In dit Belastingplan wordt voorgesteld om per 1 januari 2024 het aftrekpercentage van de energie-investeringsaftrek (EIA) structureel te verlagen van 45,5 naar 40. Aanvankelijk was het kabinet van plan het maximale investeringsbedrag te verlagen vanwege de budgettaire overschrijding. Het kabinet heeft echter besloten om het budget van de EIA vanaf 2025 structureel op te hogen.
Category Archives: Belastingplan
Herziening aangifte IB
De meeste mensen dienen hun aangifte inkomstenbelasting in één keer volledig en juist in. Toch komt het regelmatig voor dat iemand na het indienen daarvan zijn aangifte wil aanpassen. Dat kan zolang de inspecteur de mogelijkheid heeft om de betreffende gegevens te verwerken bij het vaststellen van de aanslag inkomstenbelasting. Wanneer de aanslag is vastgesteld, is aanpassing mogelijk via bezwaar en beroep of via ambtshalve vermindering.
De Belastingdienst hanteert een praktische werkwijze bij de correctie van kennelijke fouten. Een wijziging van gegevens via een aangepast aangiftebiljet inkomstenbelasting wordt, als geen inhoudelijk geschil bestaat, verwerkt als een verzoek om ambtshalve vermindering. Voor deze werkwijze bestaat onvoldoende wettelijke grondslag. Een bericht van een belastingplichtige, waaruit blijkt dat hij het niet eens is met een opgelegde aanslag, is in principe een bezwaarschrift.
Voorgesteld wordt om een herzien digitaal aangiftebiljet inkomstenbelasting als een verzoek om ambtshalve vermindering te kwalificeren, tenzij de belastingplichtige aangeeft bezwaar te willen maken. De voorgestelde regeling geldt ook voor afzonderlijk op het aanslagbiljet vermelde voor bezwaar vatbare beschikkingen. Verder wordt een aanvullende regeling voorgesteld op grond waarvan de inspecteur een onjuiste aanslag ambtshalve vermindert na een binnen de bezwaartermijn ingediend verzoek daartoe. Dit betekent dat de voorwaarden, die normaliter gelden bij een verzoek om ambtshalve vermindering, in dit geval niet van toepassing zijn.
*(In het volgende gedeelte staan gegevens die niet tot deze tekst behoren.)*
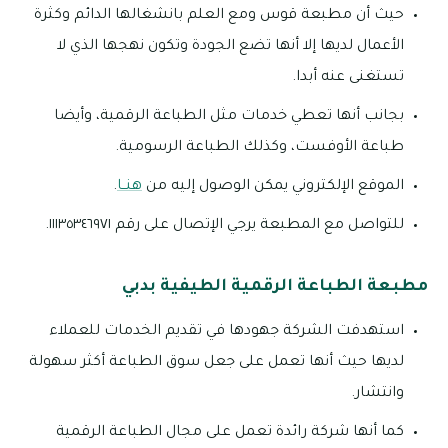
حيث أن مطبعة قوس ومع العلم بانشغالها الدائم وكثرة
الأعمال لديها إلا أنها تضع الجودة وتكون نهجها الذي لا
تستغنى عنه أبدا.
بجانب أنها تعطي خدمات مثل الطباعة الرقمية، وأيضا
طباعة الأوفست، وكذلك الطباعة الرسومية.
الموقع الإلكتروني يمكن الوصول إليه من
هنــا
.
للتواصل مع المطبعة يرجي الإتصال على رقم ١١١٣٥٣٤٦٩٧١.
مطبعة الطباعة الرقمية الطيفية بدبي
استهدفت الشركة جهودها في تقديم الخدمات للعملاء
لديها حيث أنها تعمل على جعل سوق الطباعة أكثر سهولة
وانتشار.
كما أنها شركة رائدة تعمل على مجال الطباعة الرقمية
De voorgestelde maatregelen zijn tijdelijk in afwachting van een wetsvoorstel met een bredere strekking dan alleen de inkomstenbelasting.
Verruiming herinvesteringsreserve
Belastingheffing over de boekwinst, die wordt behaald bij de vervreemding van een bedrijfsmiddel, kan worden uitgesteld door de vorming van een herinvesteringsreserve. De herinvesteringsreserve wordt afgeboekt op de aanschaffingskosten van bedrijfsmiddelen, die in het jaar van vervreemding of in de daaropvolgende drie jaren worden aangeschaft. Deze afboeking verlaagt de afschrijvingsgrondslag van die bedrijfsmiddelen en verhoogt daarmee de winst.
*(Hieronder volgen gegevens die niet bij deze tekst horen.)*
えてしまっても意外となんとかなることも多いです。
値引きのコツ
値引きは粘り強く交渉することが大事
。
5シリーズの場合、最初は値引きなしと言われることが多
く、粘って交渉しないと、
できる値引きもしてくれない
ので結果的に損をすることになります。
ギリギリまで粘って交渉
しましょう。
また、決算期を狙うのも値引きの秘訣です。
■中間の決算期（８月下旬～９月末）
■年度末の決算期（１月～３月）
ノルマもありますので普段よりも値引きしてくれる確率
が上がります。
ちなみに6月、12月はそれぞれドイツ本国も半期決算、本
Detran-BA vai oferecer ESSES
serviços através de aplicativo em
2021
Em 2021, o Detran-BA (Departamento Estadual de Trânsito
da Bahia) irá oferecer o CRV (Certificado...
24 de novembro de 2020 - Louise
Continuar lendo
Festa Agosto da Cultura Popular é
Een herinvesteringsreserve, die is gevormd in de ene onderneming kan niet worden gebruikt voor een (her)investering in een andere onderneming. Bij een gedeeltelijke staking van een onderneming is het mogelijk om de herinvesteringsreserve toe te passen op herinvestering in het overgebleven gedeelte van die onderneming. Voorgesteld wordt om toepassing van de herinvesteringsreserve in een andere onderneming mogelijk te maken als de onderneming door overheidsingrijpen gedeeltelijk wordt gestaakt.
Vrijgestelde beleggingsinstelling (vbi) en fonds voor gemene rekening (fgr)
De regeling voor de vrijgestelde beleggingsinstelling (vbi) in de vennootschapsbelasting wordt aangepast. Ook wordt de definitie van het fonds voor gemene rekening (fgr) aangepast. Het wetsvoorstel bevat overgangsrecht voor bepaalde situaties. Het overgangsrecht treedt in werking met ingang van 1 januari 2024. De materiële bepalingen, zoals de bepaling met de definitie van het fgr, treden in werking op 1 januari 2025. Het overgangsrecht treedt in werking op 1 januari 2024.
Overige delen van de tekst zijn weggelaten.